A Guide to Collecting Art
If you’re a new collector it’s important to understand what you like. Spend as much time as possible looking at works and visiting museums and galleries; talk to and form relationships with galleries by attending exhibition openings. Collecting art ultimately comes down to your personal interests and your means but you don’t have to be rich to own an art collection - there are a plethora of galleries that deal with emerging artists in which you can spend anything from a few hundred to a few thousand pounds and there is enormous enjoyment and fulfilment to be had when buying work from unestablished artists. Some really great collections have been established by those who set aside part of their salaries each month to buy a piece of art. Your resources shouldn’t stop you getting involved.
Collecting in General:
- Spend time learning about art and individual artists instead of following the latest art trends or styles of the moment.

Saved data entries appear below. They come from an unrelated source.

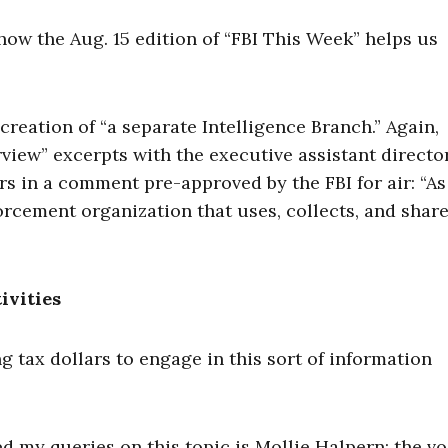
 how the Aug. 15 edition of “FBI This Week” helps us
reation of “a separate Intelligence Branch.” Again,
view” excerpts with the executive assistant directo
ers in a comment pre-approved by the FBI for air: “As
forcement organization that uses, collects, and shar
ivities
g tax dollars to engage in this sort of information
ned my queries on this topic is Mollie Halpern: the v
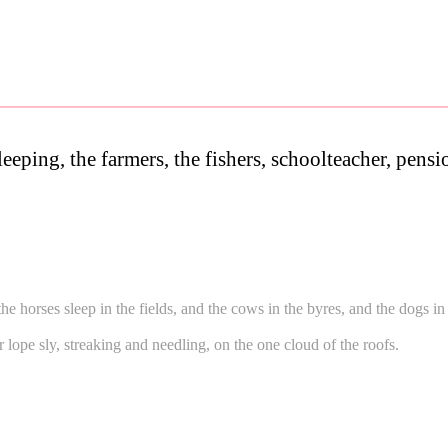
leeping, the farmers, the fishers, schoolteacher, pens
the horses sleep in the fields, and the cows in the byres, and the dogs i
or lope sly, streaking and needling, on the one cloud of the roofs.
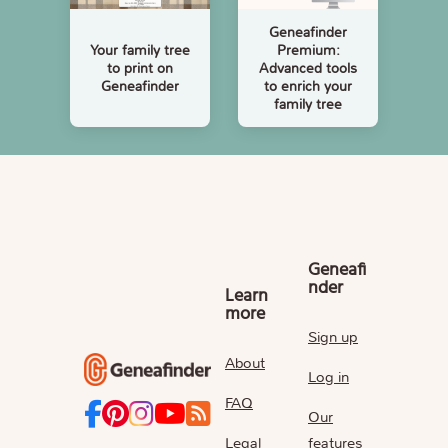
Geneafinder
Your family tree
Premium:
to print on
Advanced tools
Geneafinder
to enrich your
family tree
Geneafi
nder
Learn
more
Sign up
About
Log in
FAQ
Our
Legal
features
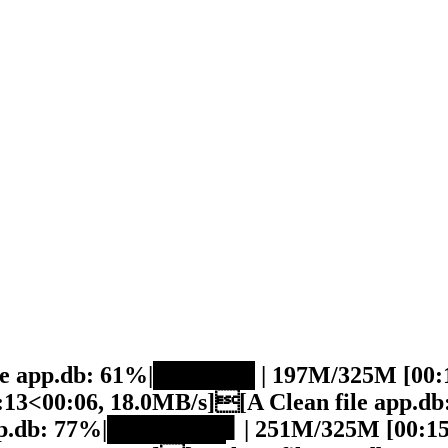
ile app.db: 61%|██████ | 197M/325M [00:1
13<00:06, 18.0MB/s][A Clean file app.
app.db: 77%|███████▋ | 251M/325M [00:15<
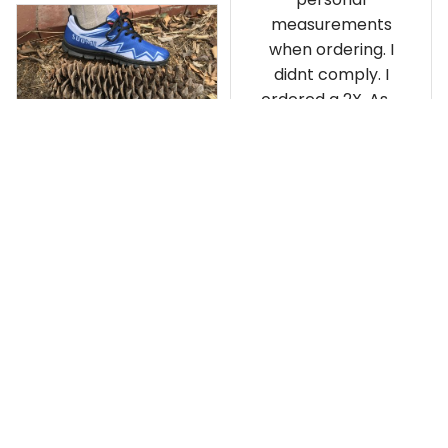
measurements
when ordering. I
didnt comply. I
ordered a 2X. As a
result the Canada
Haida Hoodie fits
snugly. I assumed it
would be
Clayton L.
something I could
JUN 12, 2019
wear in cold
Very light weight
weather. There
isnt room
Load more
underneath it for a
sweater. Its snug.
Its snowing outside.
I couldnt go
outside wearing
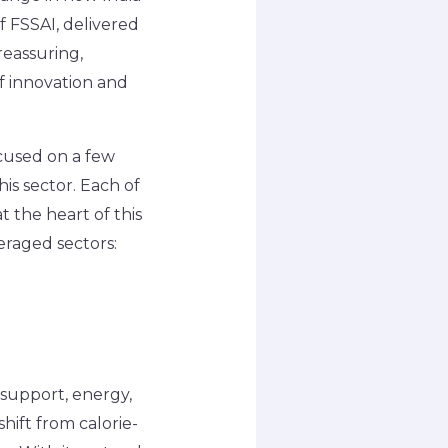
f FSSAI, delivered
reassuring,
of innovation and
ocused on a few
his sector. Each of
t the heart of this
eraged sectors:
support, energy,
hift from calorie-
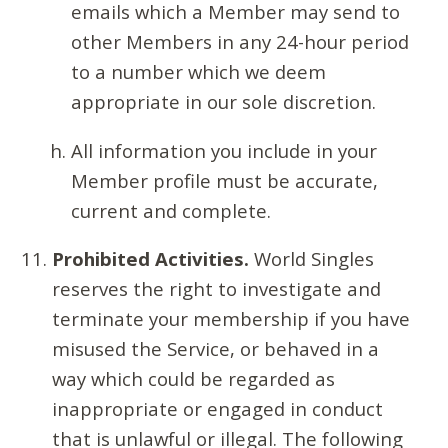
emails which a Member may send to
other Members in any 24-hour period
to a number which we deem
appropriate in our sole discretion.
All information you include in your
Member profile must be accurate,
current and complete.
Prohibited Activities.
World Singles
reserves the right to investigate and
terminate your membership if you have
misused the Service, or behaved in a
way which could be regarded as
inappropriate or engaged in conduct
that is unlawful or illegal. The following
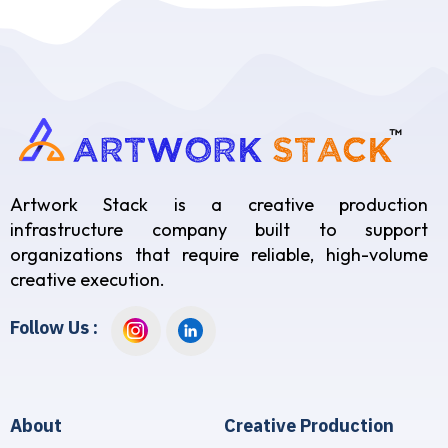
Artwork Stack is a creative production
infrastructure company built to support
organizations that require reliable, high-volume
creative execution.
Follow Us :
About
Creative Production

Popularity does not insure an artist will go up in value over the years.
- Educating yourself about up and coming artists can help you purchase wonderful work that you can afford before it becomes inflated. While purchasing expensive pieces by already established artists is one method of collecting it's not necessarily the most profitable in the long term and certainly not the only way.
- Buy what you love. The artwork you purchase will be in your home for a long time. Make sure it will enhance your décor and add to your quality of life for years to come.

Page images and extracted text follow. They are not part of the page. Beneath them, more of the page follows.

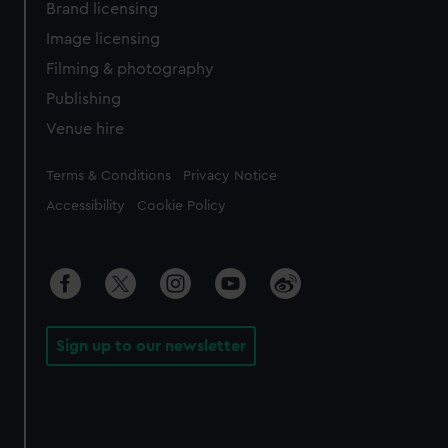
Brand licensing
Image licensing
Filming & photography
Publishing
Venue hire
Legal
Terms & Conditions
Privacy Notice
Accessibility
Cookie Policy
Sign up to our newsletter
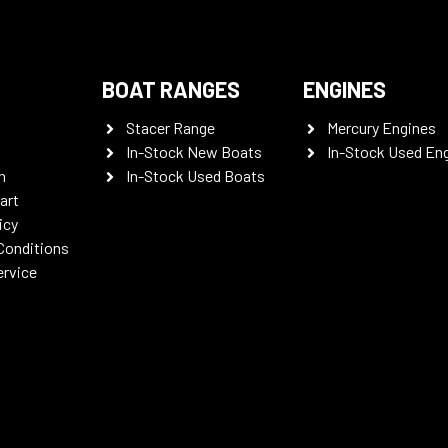
BOAT RANGES
ENGINES
Stacer Range
Mercury Engines
In-Stock New Boats
In-Stock Used En
n
In-Stock Used Boats
art
icy
Conditions
ervice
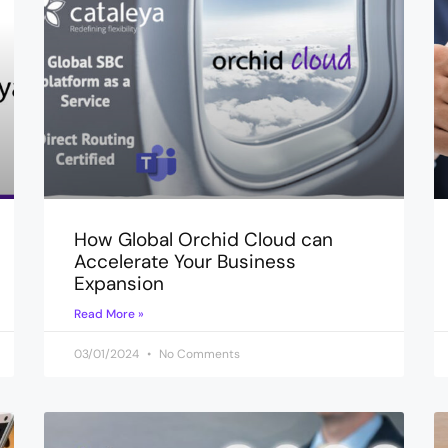
How Global Orchid Cloud can
Accelerate Your Business
Expansion
Read More »
03/01/2024
No Comments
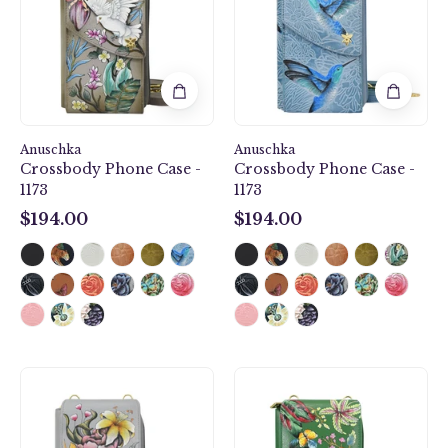
-
-
1173
1173
Anuschka
Anuschka
Crossbody Phone Case -
Crossbody Phone Case -
1173
1173
$194.00
$194.00
$194.00
$194.00
Crossbody
Crossbody
Phone
Phone
Case
Case
-
-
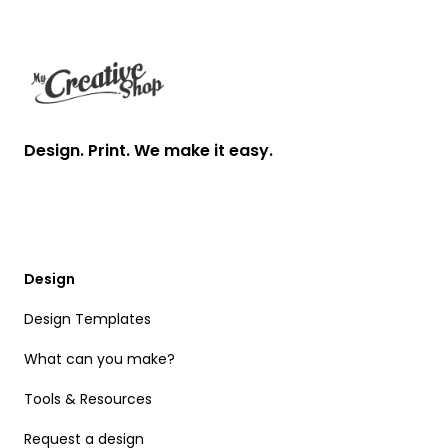
Footer
Design. Print. We make it easy.
Design
Design Templates
What can you make?
Tools & Resources
Request a design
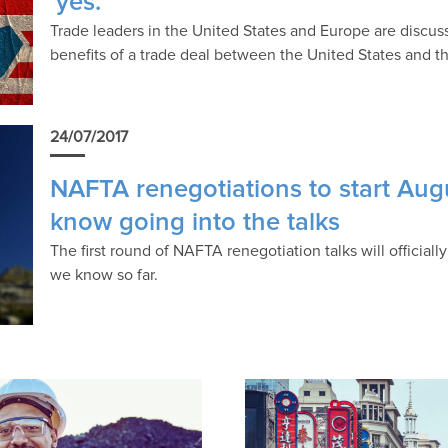
‘yes.’
Trade leaders in the United States and Europe are discus
benefits of a trade deal between the United States and t
24/07/2017
NAFTA renegotiations to start Aug
know going into the talks
The first round of NAFTA renegotiation talks will officia
we know so far.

- There is no 'right' way to collect art. Each collector has their own method of purchasing art, and it can vary from buying bundles of art at one time to purchasing a select piece once every year or two or commissioning a favourite artist to create an individual work with personal meaning, etc. Find the style of collecting that best suits you and stick with that.
- Ask questions. A reputable art dealer or gallery should never hesitate to answer whatever questions you may have when considering the purchase of an artwork. Provenance, condition, artist information, and history are all aspects of the piece that are very important to its value and your enjoyment of the work.
- Meet with a professional corporate art consultant or gallery before making any costly purchases. An experienced professional will guide you in the right direction in terms of how many pieces to purchase, what style of work to include, where to install artwork, and any other crucial decisions.
- Identify a style of artwork that expresses your company’s overall image while complementing the existing office aesthetic. For example: If your company, business or establishment is a tech firm housed in a loft space with chrome fixtures and exposed duct work, contemporary abstract artwork may be the best match for you. In the reception area of an established law firm, decorated with dark woods and conservative lighting, traditional landscapes, portraiture or still life may be better suited for the space.
- Support the local community. Many companies build their collection around a backbone of local artists. This shows clients, employees, and the city their loyalty and appreciation to the community and usually leads to some excellent opportunities for local and national publicity.
- Keep your clients in mind. The artwork a company displays sends a direct message to clients and will leave an impression. While you may like a particular piece, if the artwork you choose to display is offensive or confrontational, you run the risk of deterring the client.
- Keep track of details. Make sure to have an appointed employee or art consultant catalogue your artwork as it is purchased and update records as necessary. Careful record keeping of artwork details can prevent confusion in the future concerning damage, loss, and value.